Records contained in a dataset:
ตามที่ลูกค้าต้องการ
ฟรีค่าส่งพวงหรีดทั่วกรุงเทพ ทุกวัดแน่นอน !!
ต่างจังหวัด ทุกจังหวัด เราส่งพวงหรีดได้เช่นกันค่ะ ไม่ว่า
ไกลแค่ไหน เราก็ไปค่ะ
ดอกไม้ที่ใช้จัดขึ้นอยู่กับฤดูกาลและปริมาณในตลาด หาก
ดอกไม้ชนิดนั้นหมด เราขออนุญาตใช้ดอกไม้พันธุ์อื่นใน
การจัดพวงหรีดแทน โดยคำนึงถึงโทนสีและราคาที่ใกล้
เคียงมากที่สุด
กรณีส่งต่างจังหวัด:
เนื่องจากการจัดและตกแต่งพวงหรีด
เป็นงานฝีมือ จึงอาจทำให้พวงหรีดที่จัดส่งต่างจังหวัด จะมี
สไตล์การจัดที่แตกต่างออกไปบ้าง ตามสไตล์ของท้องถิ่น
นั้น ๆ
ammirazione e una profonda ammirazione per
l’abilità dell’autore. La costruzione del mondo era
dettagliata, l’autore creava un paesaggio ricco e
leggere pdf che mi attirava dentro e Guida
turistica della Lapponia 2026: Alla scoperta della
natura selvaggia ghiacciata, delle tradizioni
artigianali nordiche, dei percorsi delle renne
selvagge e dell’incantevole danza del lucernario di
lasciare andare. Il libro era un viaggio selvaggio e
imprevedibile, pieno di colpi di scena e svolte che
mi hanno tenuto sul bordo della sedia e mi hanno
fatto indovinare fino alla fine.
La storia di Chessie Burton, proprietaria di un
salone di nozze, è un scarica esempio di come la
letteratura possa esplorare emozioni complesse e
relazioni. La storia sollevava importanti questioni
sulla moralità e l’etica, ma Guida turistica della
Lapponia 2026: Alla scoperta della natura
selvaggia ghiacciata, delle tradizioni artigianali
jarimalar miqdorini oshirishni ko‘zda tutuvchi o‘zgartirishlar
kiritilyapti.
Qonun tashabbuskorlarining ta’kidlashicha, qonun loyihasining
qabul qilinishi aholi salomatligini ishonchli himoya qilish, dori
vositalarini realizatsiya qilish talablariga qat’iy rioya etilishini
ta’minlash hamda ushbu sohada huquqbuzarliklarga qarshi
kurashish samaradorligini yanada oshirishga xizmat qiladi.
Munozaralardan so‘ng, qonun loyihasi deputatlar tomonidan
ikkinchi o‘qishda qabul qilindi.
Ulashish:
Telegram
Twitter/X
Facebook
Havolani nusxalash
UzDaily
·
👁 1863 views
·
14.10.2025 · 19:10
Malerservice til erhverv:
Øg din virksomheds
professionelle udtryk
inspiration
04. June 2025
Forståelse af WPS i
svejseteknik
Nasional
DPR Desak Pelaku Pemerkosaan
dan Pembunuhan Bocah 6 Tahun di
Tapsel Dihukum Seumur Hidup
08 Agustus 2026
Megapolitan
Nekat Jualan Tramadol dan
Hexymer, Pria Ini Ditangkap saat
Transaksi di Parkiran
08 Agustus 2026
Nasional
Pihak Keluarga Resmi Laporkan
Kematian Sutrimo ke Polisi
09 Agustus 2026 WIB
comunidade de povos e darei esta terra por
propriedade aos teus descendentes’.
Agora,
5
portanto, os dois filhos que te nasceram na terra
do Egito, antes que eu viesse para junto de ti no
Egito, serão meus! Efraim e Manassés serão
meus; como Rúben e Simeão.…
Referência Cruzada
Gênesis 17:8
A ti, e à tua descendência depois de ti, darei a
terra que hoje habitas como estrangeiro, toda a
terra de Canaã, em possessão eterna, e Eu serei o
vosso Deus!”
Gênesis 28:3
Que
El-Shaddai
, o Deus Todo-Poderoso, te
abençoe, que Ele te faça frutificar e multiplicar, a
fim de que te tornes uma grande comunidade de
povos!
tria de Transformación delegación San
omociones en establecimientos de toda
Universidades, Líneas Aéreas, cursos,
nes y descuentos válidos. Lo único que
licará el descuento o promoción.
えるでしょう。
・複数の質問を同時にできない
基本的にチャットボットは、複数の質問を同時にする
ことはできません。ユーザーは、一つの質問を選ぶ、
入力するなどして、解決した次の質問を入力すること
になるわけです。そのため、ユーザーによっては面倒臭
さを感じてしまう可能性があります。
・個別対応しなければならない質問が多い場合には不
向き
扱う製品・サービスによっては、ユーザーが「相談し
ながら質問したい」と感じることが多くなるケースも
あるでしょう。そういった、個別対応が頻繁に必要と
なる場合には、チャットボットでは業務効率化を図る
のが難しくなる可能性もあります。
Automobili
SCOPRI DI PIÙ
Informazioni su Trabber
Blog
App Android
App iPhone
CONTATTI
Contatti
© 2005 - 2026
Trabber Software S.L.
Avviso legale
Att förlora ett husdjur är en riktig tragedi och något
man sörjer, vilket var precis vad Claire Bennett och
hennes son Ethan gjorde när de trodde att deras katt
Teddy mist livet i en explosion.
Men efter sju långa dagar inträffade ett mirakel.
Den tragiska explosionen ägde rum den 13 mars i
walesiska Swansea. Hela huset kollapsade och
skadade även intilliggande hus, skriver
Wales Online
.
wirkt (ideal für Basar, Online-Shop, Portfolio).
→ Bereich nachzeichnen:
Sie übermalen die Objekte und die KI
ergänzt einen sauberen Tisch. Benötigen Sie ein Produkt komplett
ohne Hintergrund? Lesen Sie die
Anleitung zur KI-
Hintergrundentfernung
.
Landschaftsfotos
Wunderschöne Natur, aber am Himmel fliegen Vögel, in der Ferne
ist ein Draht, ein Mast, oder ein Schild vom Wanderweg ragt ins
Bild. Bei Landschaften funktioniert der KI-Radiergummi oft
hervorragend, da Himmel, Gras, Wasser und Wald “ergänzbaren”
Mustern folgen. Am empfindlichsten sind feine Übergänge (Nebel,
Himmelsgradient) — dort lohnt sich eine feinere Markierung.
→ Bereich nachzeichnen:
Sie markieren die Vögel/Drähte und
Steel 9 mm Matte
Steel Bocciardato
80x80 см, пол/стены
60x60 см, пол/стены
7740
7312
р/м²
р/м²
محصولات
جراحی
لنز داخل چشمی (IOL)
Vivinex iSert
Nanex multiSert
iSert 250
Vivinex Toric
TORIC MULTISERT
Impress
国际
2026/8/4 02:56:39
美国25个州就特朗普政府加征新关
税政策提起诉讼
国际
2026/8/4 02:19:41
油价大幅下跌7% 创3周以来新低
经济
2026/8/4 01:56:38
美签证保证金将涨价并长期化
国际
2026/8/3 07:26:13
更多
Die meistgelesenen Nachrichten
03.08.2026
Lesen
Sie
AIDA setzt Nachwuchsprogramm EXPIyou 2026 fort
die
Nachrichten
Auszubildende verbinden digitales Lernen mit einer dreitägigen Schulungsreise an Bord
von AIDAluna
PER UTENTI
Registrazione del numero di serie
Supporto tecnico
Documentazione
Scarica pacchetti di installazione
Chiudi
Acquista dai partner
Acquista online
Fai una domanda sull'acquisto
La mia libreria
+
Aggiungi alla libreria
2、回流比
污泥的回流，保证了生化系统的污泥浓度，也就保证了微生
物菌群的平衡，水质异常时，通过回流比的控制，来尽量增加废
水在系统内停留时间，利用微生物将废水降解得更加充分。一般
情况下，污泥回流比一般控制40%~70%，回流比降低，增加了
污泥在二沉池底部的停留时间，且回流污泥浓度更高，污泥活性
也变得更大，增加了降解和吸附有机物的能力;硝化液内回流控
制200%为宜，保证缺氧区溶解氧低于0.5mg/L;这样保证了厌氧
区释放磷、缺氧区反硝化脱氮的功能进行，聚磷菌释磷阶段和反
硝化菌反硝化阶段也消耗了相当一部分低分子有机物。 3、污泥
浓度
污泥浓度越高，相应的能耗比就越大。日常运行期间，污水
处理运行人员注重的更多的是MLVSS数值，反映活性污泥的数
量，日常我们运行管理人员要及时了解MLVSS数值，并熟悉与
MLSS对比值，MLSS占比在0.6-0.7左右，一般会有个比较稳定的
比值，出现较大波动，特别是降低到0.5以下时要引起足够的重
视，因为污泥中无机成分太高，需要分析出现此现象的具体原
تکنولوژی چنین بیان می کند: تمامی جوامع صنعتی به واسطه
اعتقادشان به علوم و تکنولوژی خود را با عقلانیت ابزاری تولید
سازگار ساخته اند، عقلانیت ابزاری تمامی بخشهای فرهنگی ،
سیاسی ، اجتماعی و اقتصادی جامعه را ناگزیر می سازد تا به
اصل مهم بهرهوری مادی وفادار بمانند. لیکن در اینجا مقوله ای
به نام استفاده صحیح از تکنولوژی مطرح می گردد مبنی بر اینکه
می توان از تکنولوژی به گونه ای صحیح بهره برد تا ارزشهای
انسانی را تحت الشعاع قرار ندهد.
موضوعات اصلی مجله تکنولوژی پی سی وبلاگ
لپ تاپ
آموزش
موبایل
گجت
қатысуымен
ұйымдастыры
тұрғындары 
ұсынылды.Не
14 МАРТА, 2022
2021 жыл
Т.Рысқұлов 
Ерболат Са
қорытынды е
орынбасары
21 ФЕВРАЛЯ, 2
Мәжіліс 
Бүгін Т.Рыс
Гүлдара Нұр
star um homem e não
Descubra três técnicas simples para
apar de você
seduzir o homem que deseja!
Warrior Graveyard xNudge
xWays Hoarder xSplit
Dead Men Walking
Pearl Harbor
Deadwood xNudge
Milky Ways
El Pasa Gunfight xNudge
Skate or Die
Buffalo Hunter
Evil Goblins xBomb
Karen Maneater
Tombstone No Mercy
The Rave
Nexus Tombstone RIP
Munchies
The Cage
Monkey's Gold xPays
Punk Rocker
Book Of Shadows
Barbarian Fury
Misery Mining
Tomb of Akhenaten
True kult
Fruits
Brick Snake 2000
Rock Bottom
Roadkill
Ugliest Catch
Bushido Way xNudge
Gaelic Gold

* WHAT IS EXPECTED:
Above are the entries. Quote exactly the lines from the one bearing "Landschaftsfotos" through the one bearing "hervorragend, da Himmel, Gras, Wasser".

* REPLY TO THE TASK:
Landschaftsfotos
Wunderschöne Natur, aber am Himmel fliegen Vögel, in der Ferne
ist ein Draht, ein Mast, oder ein Schild vom Wanderweg ragt ins
Bild. Bei Landschaften funktioniert der KI-Radiergummi oft
hervorragend, da Himmel, Gras, Wasser und Wald “ergänzbaren”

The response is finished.